Meta describes SAM Audio as “a first-of-its-kind model for segmenting sound.” In its words, “We’re introducing SAM Audio, a state-of-the-art unified model that transforms audio processing by making it easy to isolate any sound from complex audio mixtures using natural, multimodal prompts.”

At a basic level, SAM Audio lets users pull out a specific sound from audio that has many things happening at once. A guitar from a band performance. A voice from traffic noise. A barking dog from an entire podcast recording.

The model supports three types of prompts, which can work alone or together.

  • Text prompts like typing “dog barking” or “singing voice”
  • Visual prompts by clicking on a person or object in a video
  • Span prompts where users mark time segments where the sound appears

Meta calls span prompting an industry first, saying it helps fix issues across an entire clip instead of frame by frame .

The engine behind the model

Under the hood, SAM Audio runs on something Meta calls Perception Encoder Audiovisual, or PE-AV. Meta explains it using a simple analogy, calling PE-AV “the ears” and SAM Audio “the brain.”

PE-AV builds on the open source Perception Encoder model Meta released earlier this year. It aligns video frames with audio at precise moments in time, allowing the system to understand what is being seen and heard together.
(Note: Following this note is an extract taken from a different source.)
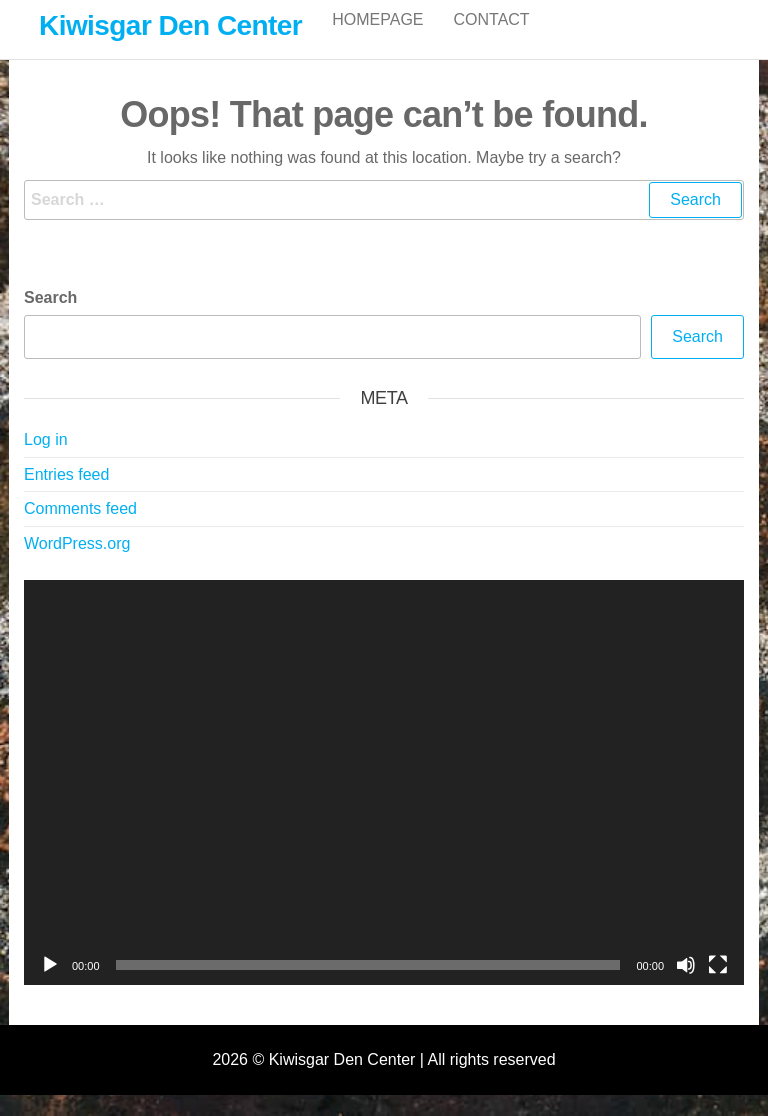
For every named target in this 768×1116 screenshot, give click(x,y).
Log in (46, 460)
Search (50, 318)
This matters when the sound source is on screen, like a speaker or instrument, and even when it is off screen but hinted by the scene.

Meta says PE-AV was trained on over 100 million videos using large-scale multimodal learning, pulling from open datasets and synthetic captioning pipelines.
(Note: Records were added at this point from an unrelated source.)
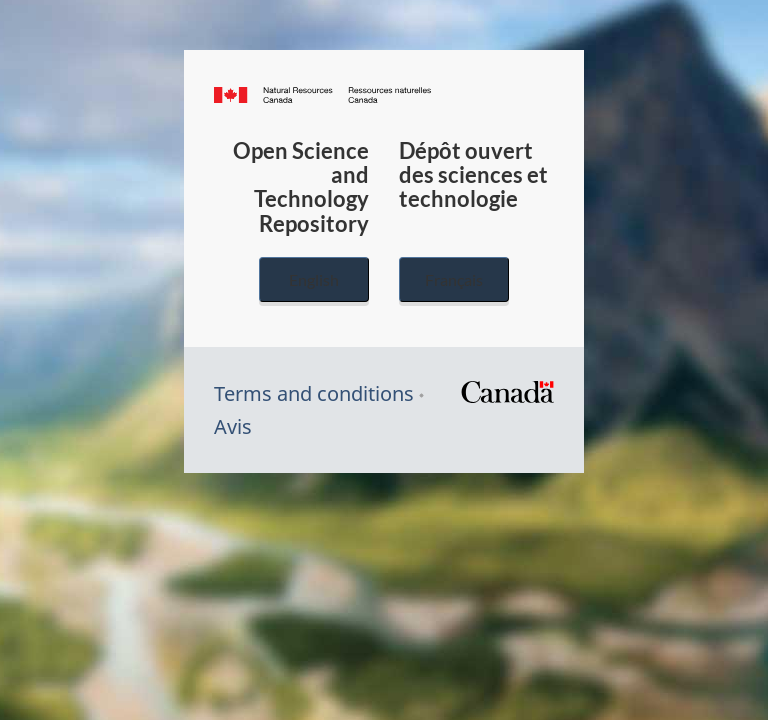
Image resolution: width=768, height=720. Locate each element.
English (314, 279)
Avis (233, 426)
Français (454, 279)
Meta’s new AI model lets users pick and separate any sound | Source: Meta AI

Benchmarks and judging sound quality

Alongside the model, Meta also released tools to measure performance. One is SAM Audio-Bench, described as the first in-the-wild audio separation benchmark. Unlike older datasets that rely on synthetic mixes, this benchmark uses real audio and video with text, visual, and time-based prompts.
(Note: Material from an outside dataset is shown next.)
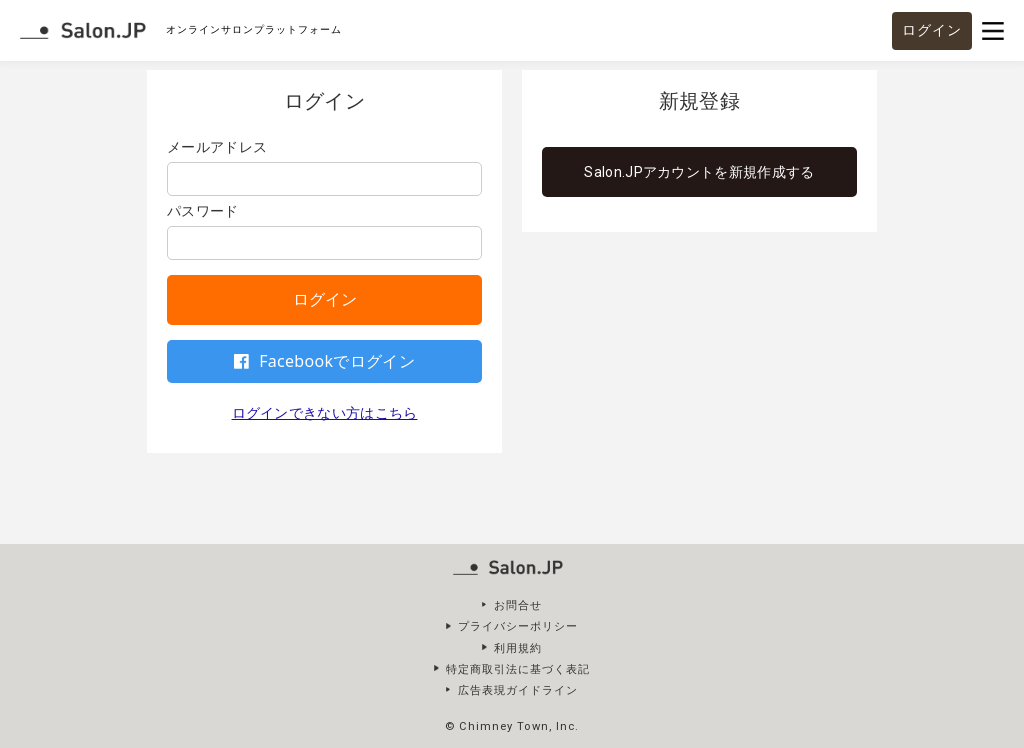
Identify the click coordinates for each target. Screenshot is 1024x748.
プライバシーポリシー (518, 626)
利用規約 (518, 648)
Another is SAM Audio Judge, an automatic judge model designed to assess audio quality without needing reference tracks. Meta says this approach mirrors how humans actually judge sound, instead of relying only on technical comparisons .

As someone who once spent an entire evening adjusting audio levels for a short interview clip, the idea of reference-free judging feels oddly relatable. You usually know when something sounds off, even if you cannot explain why.

Where Meta sees this being used

Meta says SAM Audio could shape tools across music, podcasting, television, film, and accessibility. The company also confirmed partnerships with Starkey, a hearing aid manufacturer, and 2gether-International, a startup accelerator for disabled founders, to explore accessibility use cases .

The model runs faster than real time and supports large parameter sizes, though Meta admits there are limits. Audio cannot be used as a prompt yet, and separating very similar sounds, like one singer in a choir, remains difficult.

SAM Audio is available starting today through the Segment Anything Playground, where users can upload their own audio or video to try it out. Meta has also made the model available for download.